THE PROBLEM: Identify every line in the records below that contains the word "região", and copy each of those lines.

DATASET EXTRACT:
===

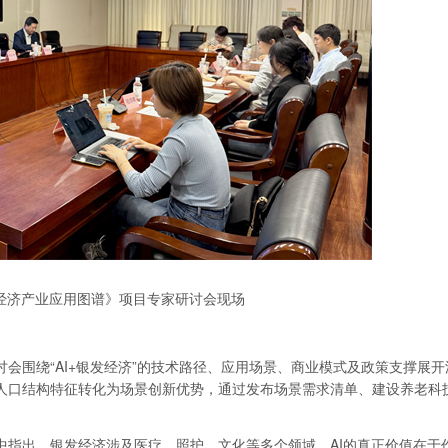
银发经济产业应用图谱》项目专家研讨会现场
会围绕“AI+银发经济”的技术路径、应用场景、商业模式及政策支撑展开
人口结构特征转化为场景创新优势，通过发布场景需求清单、建设养老科
中指出，银发经济涉及医疗、照护、文化等多个领域，AI的真正价值在于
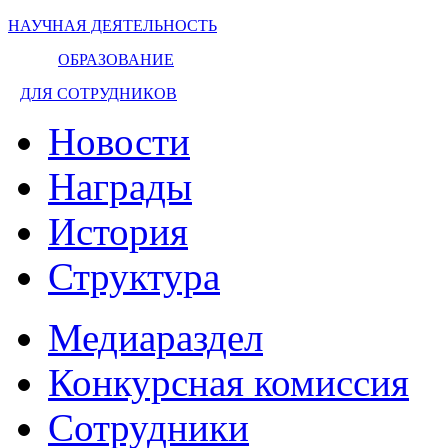
НАУЧНАЯ ДЕЯТЕЛЬНОСТЬ
ОБРАЗОВАНИЕ
ДЛЯ СОТРУДНИКОВ
Новости
Награды
История
Структура
Медиараздел
Конкурсная комиссия
Сотрудники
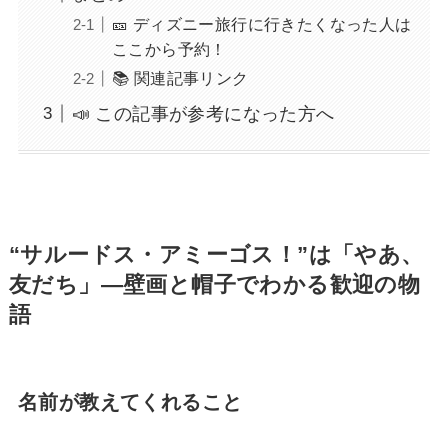
🎫 ディズニー旅行に行きたくなった人は
ここから予約！
📚 関連記事リンク
📣 この記事が参考になった方へ
“サルードス・アミーゴス！”は「やあ、
友だち」―壁画と帽子でわかる歓迎の物
語
名前が教えてくれること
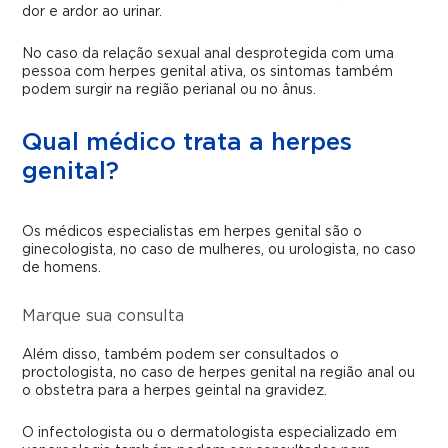
dor e ardor ao urinar.
No caso da relação sexual anal desprotegida com uma
pessoa com herpes genital ativa, os sintomas também
podem surgir na região perianal ou no ânus.
Qual médico trata a herpes
genital?
Os médicos especialistas em herpes genital são o
ginecologista, no caso de mulheres, ou urologista, no caso
de homens.
Marque sua consulta
Além disso, também podem ser consultados o
proctologista, no caso de herpes genital na região anal ou
o obstetra para a herpes geintal na gravidez.
O infectologista ou o dermatologista especializado em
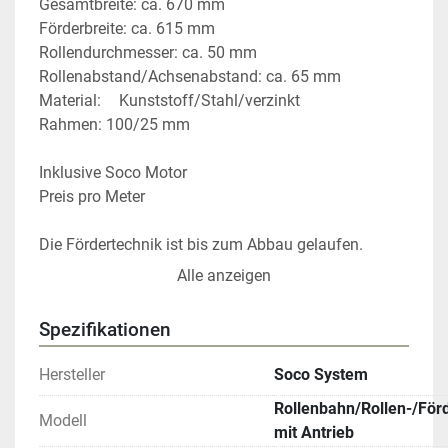
Gesamtbreite: ca. 670 mm
Förderbreite: ca. 615 mm
Rollendurchmesser: ca. 50 mm
Rollenabstand/Achsenabstand: ca. 65 mm
Material: 	Kunststoff/Stahl/verzinkt
Rahmen: 100/25 mm
Inklusive Soco Motor
Preis pro Meter 
Die Fördertechnik ist bis zum Abbau gelaufen.
Durch die hervorragende Verarbeitung der 
Alle anzeigen
Fördertechnik gleitet Ihr Material, selbst unter hoher 
Belastung, sanft zum Bestimmungsort.
Spezifikationen
Maßgeschneiderte Lösungen für Ihre Intralogistik
Hersteller
Soco System
Für Rollenbahnen, Gurtbahnen, Schrägförderer oder 
Rollenbahn/Rollen-/För
Teleskope zur Be- und Entladung Ihrer Waren sind 
Modell
mit Antrieb
wir Ihr kompetenter Ansprechpartner! Gerne erstellen 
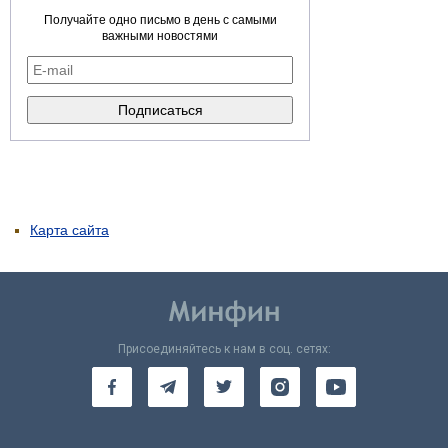
Получайте одно письмо в день с самыми
важными новостями
Карта сайта
Присоединяйтесь к нам в соц. сетях:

===

COMPLETED EXERCISE:
podem surgir na região perianal ou no ânus.
proctologista, no caso de herpes genital na região anal ou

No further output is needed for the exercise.